Your task
Keep only the lines of the listing that include the word "header", and copy them.

[Start of Attachment]

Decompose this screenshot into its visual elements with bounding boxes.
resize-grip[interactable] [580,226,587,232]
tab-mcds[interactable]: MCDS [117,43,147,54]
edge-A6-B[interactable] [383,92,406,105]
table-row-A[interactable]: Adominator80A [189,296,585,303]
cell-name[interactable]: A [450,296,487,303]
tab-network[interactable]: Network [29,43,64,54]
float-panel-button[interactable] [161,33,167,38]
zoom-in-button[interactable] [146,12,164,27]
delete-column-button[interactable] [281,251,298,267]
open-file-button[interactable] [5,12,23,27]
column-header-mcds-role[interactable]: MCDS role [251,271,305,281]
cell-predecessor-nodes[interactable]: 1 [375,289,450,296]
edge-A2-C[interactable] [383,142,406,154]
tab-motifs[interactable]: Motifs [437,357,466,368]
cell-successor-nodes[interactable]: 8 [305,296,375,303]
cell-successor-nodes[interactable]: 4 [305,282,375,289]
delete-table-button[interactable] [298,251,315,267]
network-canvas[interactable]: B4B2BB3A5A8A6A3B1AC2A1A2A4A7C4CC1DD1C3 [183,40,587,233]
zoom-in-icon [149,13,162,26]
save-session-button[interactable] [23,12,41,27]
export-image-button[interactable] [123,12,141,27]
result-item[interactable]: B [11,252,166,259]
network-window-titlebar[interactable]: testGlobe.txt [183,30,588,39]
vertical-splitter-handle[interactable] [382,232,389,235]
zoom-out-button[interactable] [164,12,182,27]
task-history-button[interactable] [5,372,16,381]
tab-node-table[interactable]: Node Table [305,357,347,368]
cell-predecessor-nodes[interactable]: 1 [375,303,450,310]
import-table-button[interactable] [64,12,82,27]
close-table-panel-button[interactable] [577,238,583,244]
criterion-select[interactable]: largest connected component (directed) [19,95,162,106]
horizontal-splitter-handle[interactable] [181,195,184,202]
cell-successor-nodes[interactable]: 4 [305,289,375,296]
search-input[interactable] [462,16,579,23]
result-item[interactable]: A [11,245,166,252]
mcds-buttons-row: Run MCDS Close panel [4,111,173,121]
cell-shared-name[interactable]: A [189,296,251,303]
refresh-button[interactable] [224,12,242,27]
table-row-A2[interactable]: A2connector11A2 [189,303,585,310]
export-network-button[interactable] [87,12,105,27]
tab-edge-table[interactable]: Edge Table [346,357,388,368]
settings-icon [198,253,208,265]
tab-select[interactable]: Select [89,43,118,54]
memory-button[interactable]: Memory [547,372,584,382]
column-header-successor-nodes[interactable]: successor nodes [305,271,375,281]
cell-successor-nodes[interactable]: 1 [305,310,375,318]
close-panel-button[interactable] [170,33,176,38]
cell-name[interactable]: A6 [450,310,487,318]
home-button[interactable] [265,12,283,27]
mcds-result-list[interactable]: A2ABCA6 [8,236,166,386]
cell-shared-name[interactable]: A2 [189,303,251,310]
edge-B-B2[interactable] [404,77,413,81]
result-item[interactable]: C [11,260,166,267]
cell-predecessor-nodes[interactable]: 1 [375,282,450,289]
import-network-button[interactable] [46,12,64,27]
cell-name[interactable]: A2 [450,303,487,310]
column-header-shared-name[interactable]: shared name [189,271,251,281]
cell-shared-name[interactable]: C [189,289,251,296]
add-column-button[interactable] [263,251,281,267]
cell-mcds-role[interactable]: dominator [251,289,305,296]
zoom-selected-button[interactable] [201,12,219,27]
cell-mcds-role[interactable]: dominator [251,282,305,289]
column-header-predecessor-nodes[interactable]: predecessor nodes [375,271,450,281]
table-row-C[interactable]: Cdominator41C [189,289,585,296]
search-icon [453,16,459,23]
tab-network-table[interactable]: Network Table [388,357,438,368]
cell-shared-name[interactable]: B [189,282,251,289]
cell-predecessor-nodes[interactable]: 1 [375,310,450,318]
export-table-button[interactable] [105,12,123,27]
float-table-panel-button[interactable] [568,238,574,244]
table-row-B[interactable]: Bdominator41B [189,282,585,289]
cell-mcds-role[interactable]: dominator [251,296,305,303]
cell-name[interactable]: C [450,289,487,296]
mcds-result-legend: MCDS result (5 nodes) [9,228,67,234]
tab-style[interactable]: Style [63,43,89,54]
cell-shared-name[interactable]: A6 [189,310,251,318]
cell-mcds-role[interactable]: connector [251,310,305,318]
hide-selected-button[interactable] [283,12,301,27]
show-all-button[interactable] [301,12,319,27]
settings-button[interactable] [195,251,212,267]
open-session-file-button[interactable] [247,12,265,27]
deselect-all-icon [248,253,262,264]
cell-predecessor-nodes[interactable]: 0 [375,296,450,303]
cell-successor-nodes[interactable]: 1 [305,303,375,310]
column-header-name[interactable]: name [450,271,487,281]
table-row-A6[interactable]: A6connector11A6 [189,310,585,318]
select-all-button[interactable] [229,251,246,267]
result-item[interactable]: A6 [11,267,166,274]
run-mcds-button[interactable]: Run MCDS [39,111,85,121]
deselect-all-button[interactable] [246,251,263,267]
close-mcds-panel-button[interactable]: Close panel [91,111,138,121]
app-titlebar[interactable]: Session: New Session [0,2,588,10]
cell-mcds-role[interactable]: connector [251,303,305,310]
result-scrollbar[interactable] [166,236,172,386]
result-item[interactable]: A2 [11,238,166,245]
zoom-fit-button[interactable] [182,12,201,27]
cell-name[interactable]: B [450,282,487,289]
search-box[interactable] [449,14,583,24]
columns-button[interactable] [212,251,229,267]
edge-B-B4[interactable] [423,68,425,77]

[End of Attachment]

Response
column-header-mcds-role[interactable]: MCDS role [251,271,305,281]
column-header-successor-nodes[interactable]: successor nodes [305,271,375,281]
column-header-shared-name[interactable]: shared name [189,271,251,281]
column-header-predecessor-nodes[interactable]: predecessor nodes [375,271,450,281]
column-header-name[interactable]: name [450,271,487,281]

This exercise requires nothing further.